Once water samples have been collected from Lake Ontario, they are submitted for analysis to the York-Durham Regional Environmental Laboratory.


The York-Durham Regional Environmental Laboratory has commercial quality testing services specializing in analytical testing to meet the requirements of:

  • Safe Drinking Water Act
  • New Mains
  • Certificates of Approval
  • Waste Water Regulations
  • Sewer Use By-Law
  • Landfill Monitoring

***The results from the York-Durham Regional Environmental Laboratory are ADMISSIBLE IN A COURT OF LAW***


The York-Durham Regional Environmental Laboratory has been accredited by two organizations:

  • CALA (Canadian Association for Laboratory Accreditation) accredited against the International Organization for Standards 17025 (ISO 17025) which requires an on-site assessment every two years.
  • Licensed by the Ontario Ministry of the Environment and Climate Change for analyzing drinking water quality which requires an on-site inspection two times per year.
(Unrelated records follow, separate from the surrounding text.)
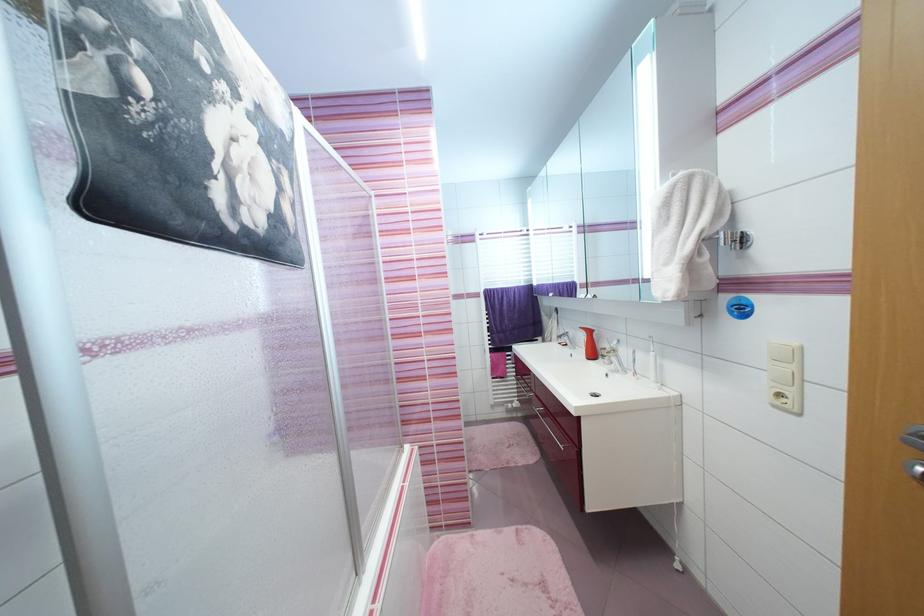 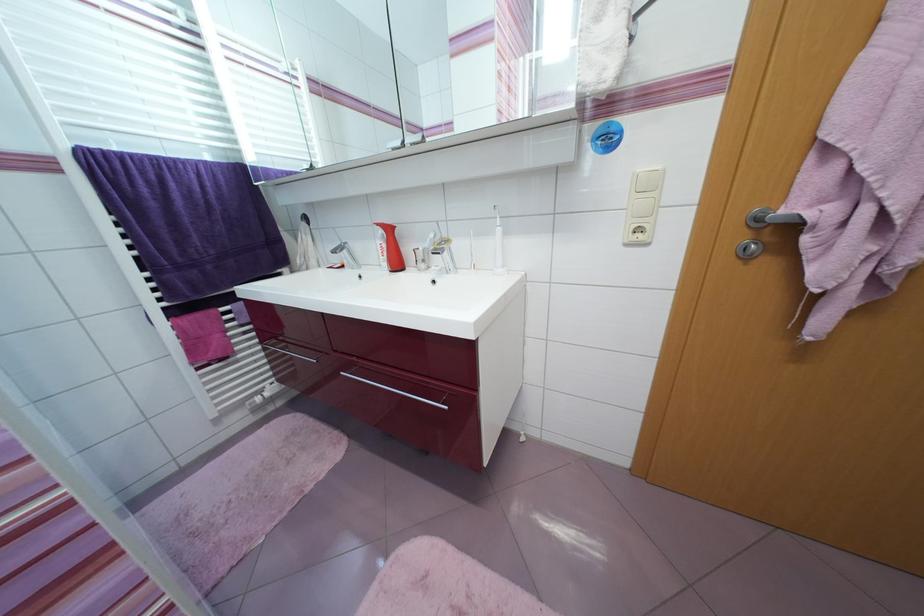 Question: The camera is either moving clockwise (left) or counter-clockwise (right) around the object. The first image is from the beginning of the video and the second image is from the end. Is the camera moving left or right when shooting the video?

Choices:
 (A) Left
 (B) Right

Answer: (A) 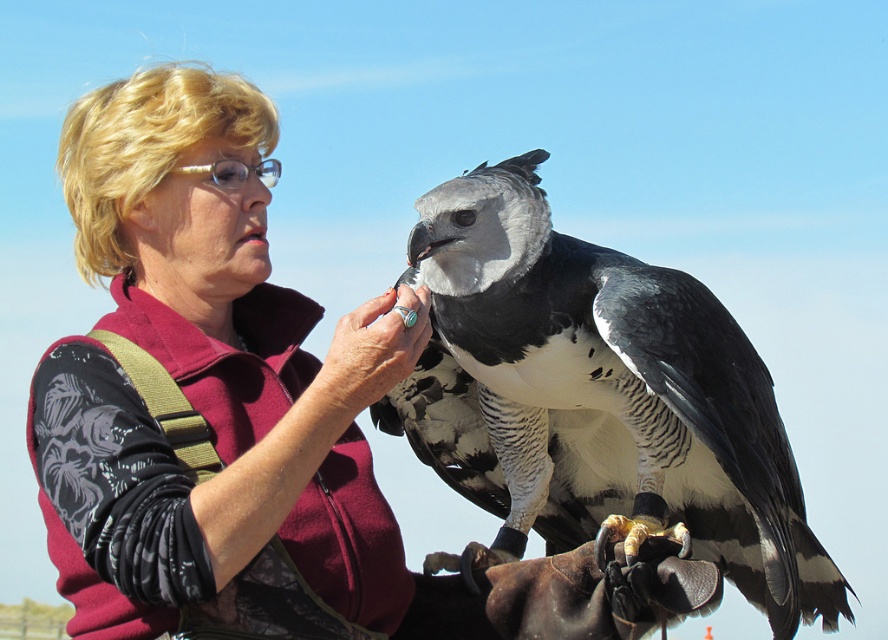 Question: Is maroon fabric at center to the right of gray/white feathers at center from the viewer's perspective?

Choices:
 (A) yes
 (B) no

Answer: (B)

Question: Is maroon fabric at center positioned before gray/white feathers at center?

Choices:
 (A) yes
 (B) no

Answer: (A)

Question: Is gray/white feathers at center bigger than turquoise ring at center?

Choices:
 (A) yes
 (B) no

Answer: (A)

Question: Among these objects, which one is farthest from the camera?

Choices:
 (A) maroon fabric at center
 (B) gray/white feathers at center
 (C) turquoise ring at center

Answer: (B)

Question: Which point is farther from the camera taking this photo?

Choices:
 (A) (324, 406)
 (B) (176, 186)

Answer: (B)

Question: Which point is farther from the camera taking this photo?

Choices:
 (A) (155, 310)
 (B) (353, 332)
 (C) (561, 516)

Answer: (C) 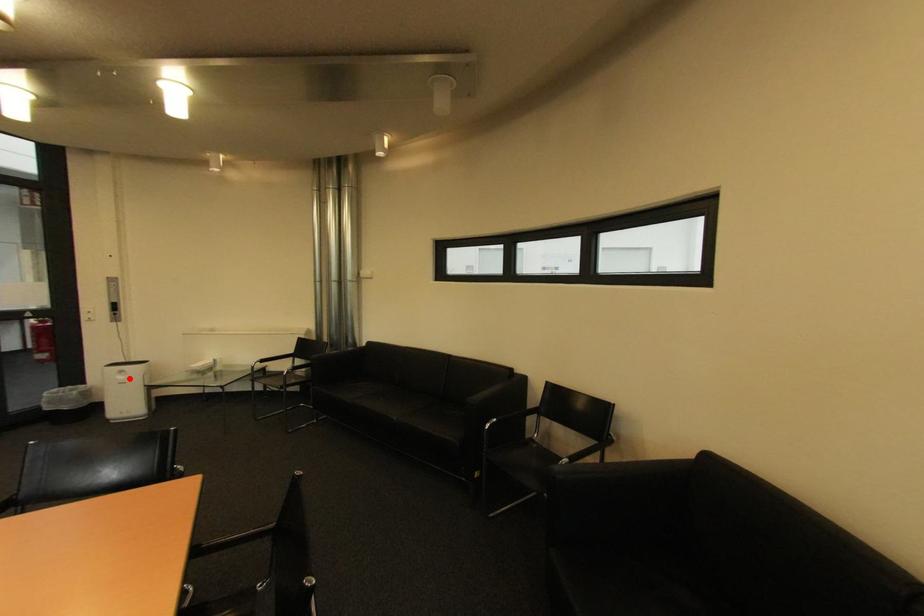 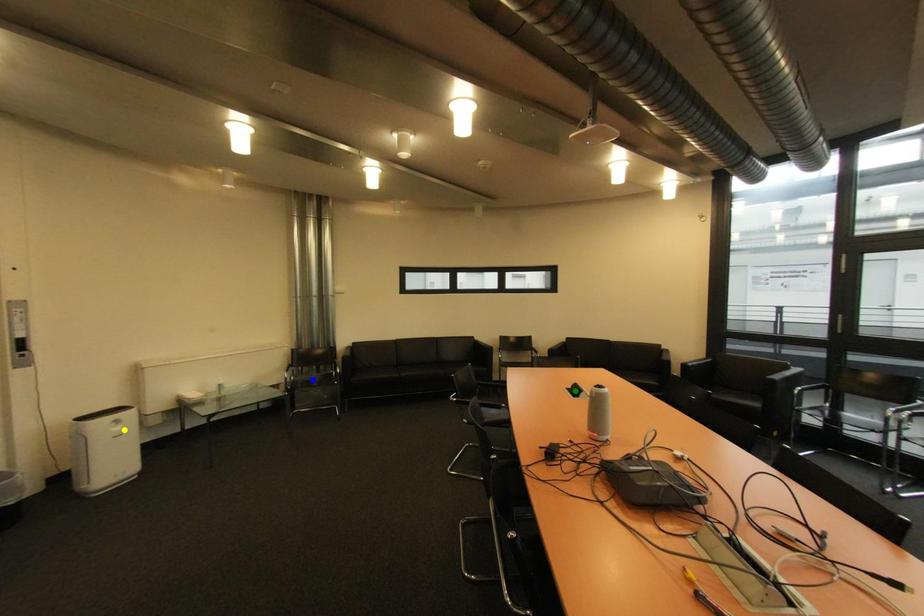 Question: I am providing you with two images of the same scene from different viewpoints. A red point is marked on the first image. You are given multiple points on the second image. Which spot in image 2 lines up with the point in image 1?

Choices:
 (A) blue point
 (B) yellow point
 (C) green point

Answer: (B) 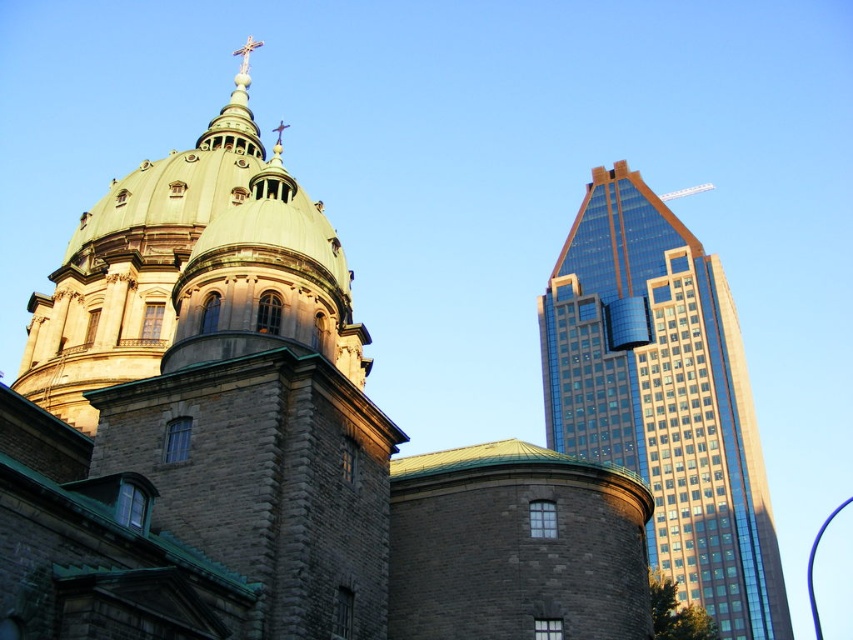 Who is taller, brown stone church at center or shiny glass skyscraper at right?

brown stone church at center is taller.

Is brown stone church at center positioned at the back of shiny glass skyscraper at right?

No, it is in front of shiny glass skyscraper at right.

This screenshot has width=853, height=640. Find the location of `brown stone church at center`. brown stone church at center is located at coordinates (268, 445). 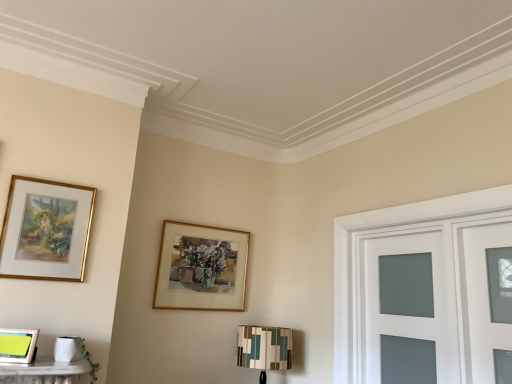 Question: Is gold-framed picture at upper center, the 1th picture frame positioned from the right, taller or shorter than matte glass door at right?

Choices:
 (A) tall
 (B) short

Answer: (B)

Question: Based on their sizes in the image, would you say gold-framed picture at upper center, placed as the third picture frame when sorted from front to back, is bigger or smaller than matte glass door at right?

Choices:
 (A) big
 (B) small

Answer: (B)

Question: Which object is the closest to the gold-framed picture at upper center, placed as the third picture frame when sorted from front to back?

Choices:
 (A) multicolored fabric lampshade at lower right
 (B) gold-framed painting at upper left, the second picture frame positioned from the right
 (C) matte glass door at right
 (D) metallic silver picture frame at lower left, which appears as the 1th picture frame when viewed from the front

Answer: (A)

Question: Considering the real-world distances, which object is closest to the matte glass door at right?

Choices:
 (A) multicolored fabric lampshade at lower right
 (B) gold-framed picture at upper center, placed as the third picture frame when sorted from front to back
 (C) gold-framed painting at upper left, the second picture frame positioned from the right
 (D) metallic silver picture frame at lower left, which appears as the 1th picture frame when viewed from the front

Answer: (A) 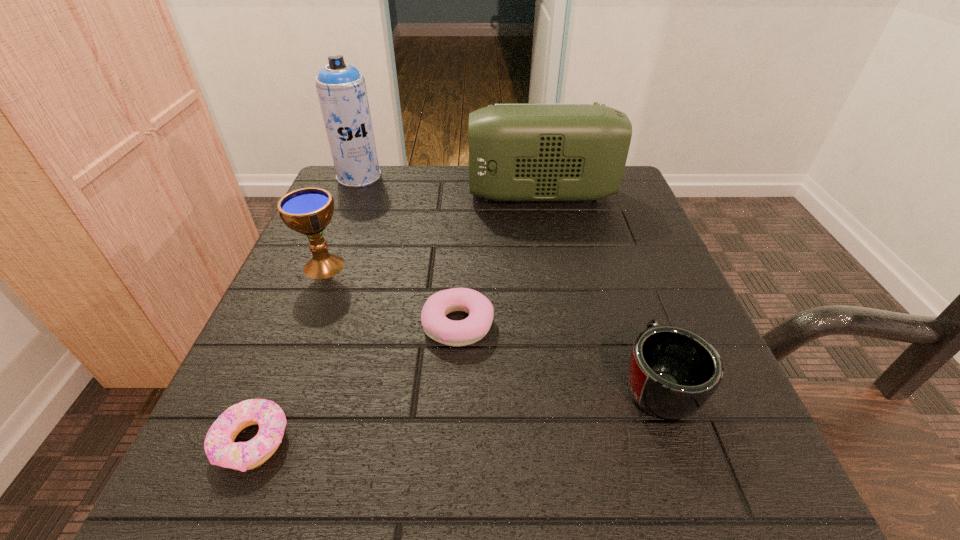 Locate an element on the screen. free location that satisfies the following two spatial constraints: 1. on the front side of the tallest object; 2. on the left side of the pastry is located at coordinates [x=299, y=325]. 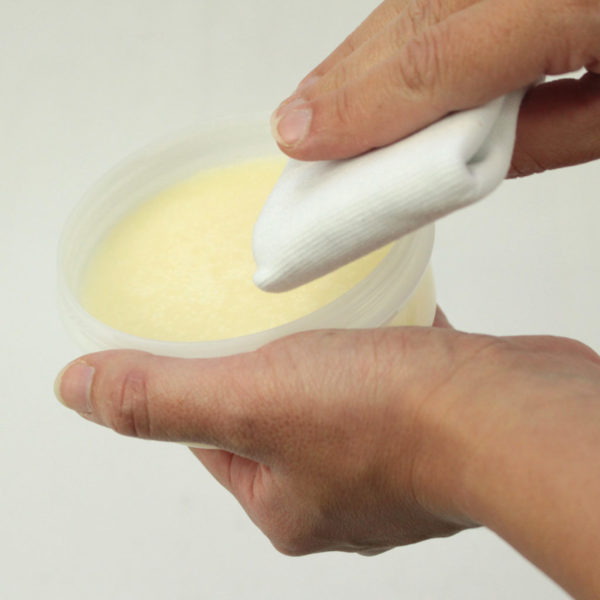 At what (x,y) coordinates should I click in order to perform the action: click on plastic cup. Please return your answer as a coordinate pair (x, y). Image resolution: width=600 pixels, height=600 pixels. Looking at the image, I should click on 104,193. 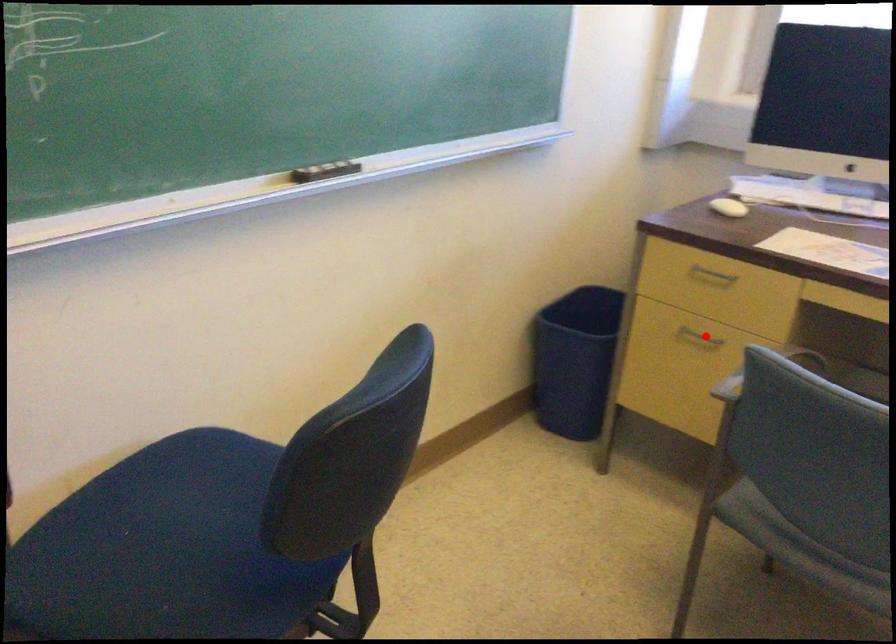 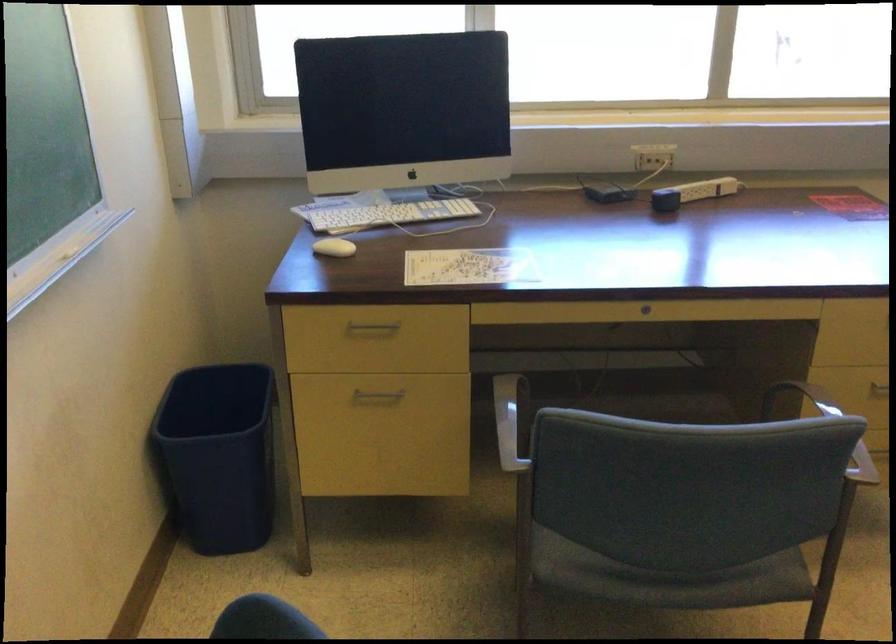 Locate, in the second image, the point that corresponds to the highlighted location in the first image.

(376, 395)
To receive and maintain accreditation, lab practises and results are validated internally as well as by both CALA and the MOECC. Validation is achieved through:

  • Blind Proficiency Testing of samples from an accredited source.
  • Blind Round Robin samples from the Ontario Ministry of the Environment and the Toronto and Region Conservation Authority (TRCA).
  • Internal lab quality control, running standards, surrogates, duplicates, spikes, and blanks.
  • Audits by CALA and MOECC at scheduled intervals.

Other Clients

Analytical services are provided to a wide variety of clients including:

  • Large Municipalities
  • Conservation Authorities
  • School Boards
  • Industries
  • Engineering Consultants
  • Small Waterworks

Lab Strengths

The York-Durham Regional Environmental Laboratory has an excellent customer service record with competent scientists who excel at:

  • Short lab turnaround times.
  • Following a Chain of Custody protocol (results are admissible in a Court of Law).
  • Follow up support to clients after samples have been analyzed.
  • LIMS (Lab Information Management System).
  • Trouble shooting.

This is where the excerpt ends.